Mama Marci stayed. Loyal and faithful, from Alabama, with no obligation and every reason to move on. She is the clearest picture of Christ that any human being has ever handed me. Unconditional love doesn’t begin to cover it. She points me to Jesus by being the kind of love that doesn’t make sense unless God is real.
The Shelter
My dear friend Mary Beth and I walk Sandy Bottom Nature Park together, and I always leave those walks feeling more energized and more renewed than I arrived. She is steady presence — the friend who matches your pace and doesn’t rush you past the hard parts.
But it’s more than walking. When I needed shelter this week, she opened her guest room door on a Monday night and didn’t ask questions. She just made space.
She taught me that sanctuary isn’t only something you seek. Sometimes it shows up with clean sheets and a quiet room and a friend who knows you don’t need words right now. You need a door that opens.
The Arrival
And then there’s Gabrielle, my sister-in-law, who texted me at 7am on the morning I needed it most. No warning. No context. Just a message landing in my phone at the exact right moment, from a woman I wasn’t expecting to hear from.
God’s timing has never been subtle with me, but sometimes He sends it through a text message on a cold morning, and you sit there in the sand realizing that sanctuary doesn’t just live in one place or one person.
It follows you.
It finds you at the pier at sunrise. It tends morning glories in your grandmother’s garden. It turns to prayer before it turns to anything else. It speaks only when the Spirit says now. It stays when it has no reason to. It opens its guest room door. It texts you at 7am.
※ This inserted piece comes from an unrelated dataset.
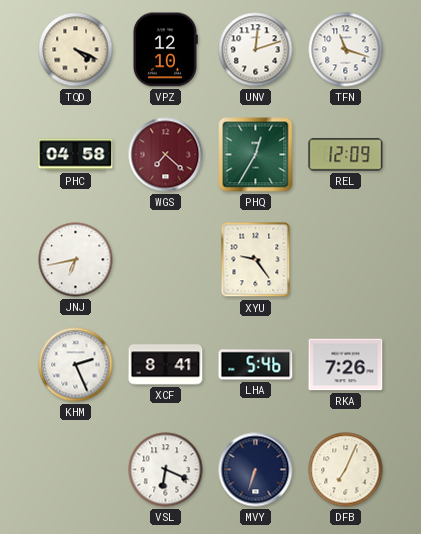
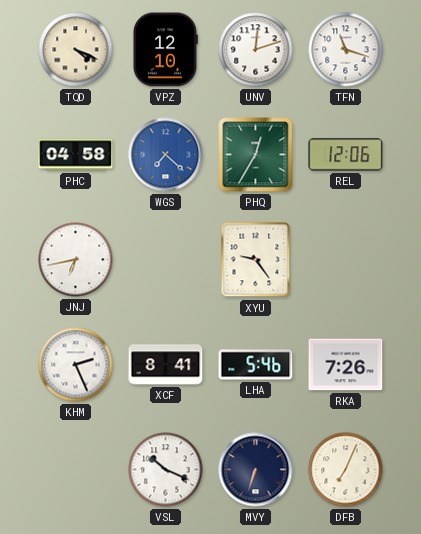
WGS dial: burgundy -> blue
REL: 12:09 -> 12:06
VSL: 6:19 -> 10:19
I watched the heron fish this morning for a long time. He was patient. Still. Unbothered by the cold or the weeks he’d been away or whatever had kept him from his spot.
He just showed up, like he always does. Like they all do.
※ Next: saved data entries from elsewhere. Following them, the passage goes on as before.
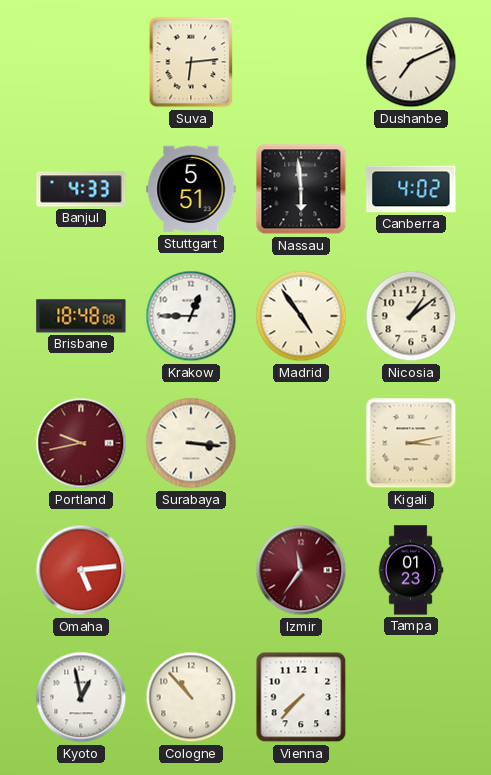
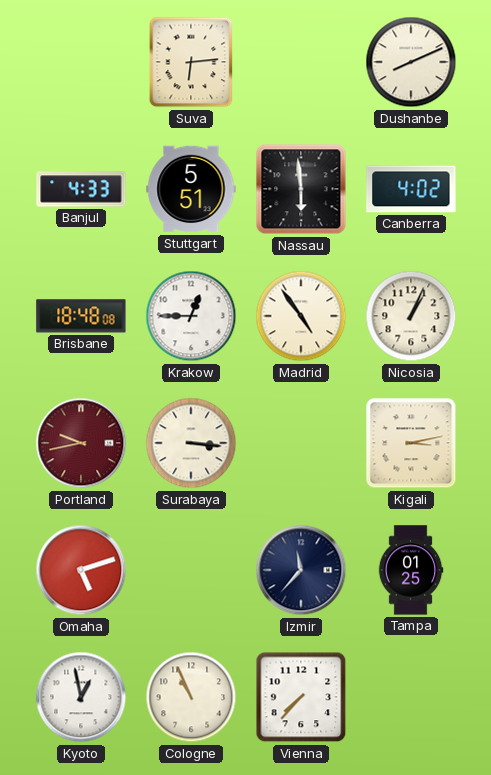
Dushanbe: 7:11 -> 8:11
Nicosia: 1:09 -> 1:04
Omaha: 5:14 -> 5:12
Izmir: 11:36 -> 11:37
Izmir dial: burgundy -> navy
Tampa: 01:23 -> 01:25
Cologne: 10:53 -> 10:56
Kevin didn’t have to call across the beach to me. I might have eventually seen the heron on my own, or I might have stayed curled in the sand at the wrong jetty, looking in the wrong direction, missing him entirely.
Nevertheless, that’s what the faithful ones do. The ones who aren’t the Light but who’ve spent their whole lives testifying about it. They stand at the river, or the pier, or the end of a phone line, and they point.
Laura Joy, He’s here.
I turn forty-three this week. It has not been a gentle start.
Still, I have a heron who comes back. I have women who point. And I have a God who has never once failed to show up—even when I was curled in the sand at the wrong jetty, looking in the wrong direction.
Forty-three. I don’t know what this year holds, but I know who’s holding it. And I know that when I can’t see Him, someone faithful will call across the distance and remind me where to look.
Think that’s enough to build a year on?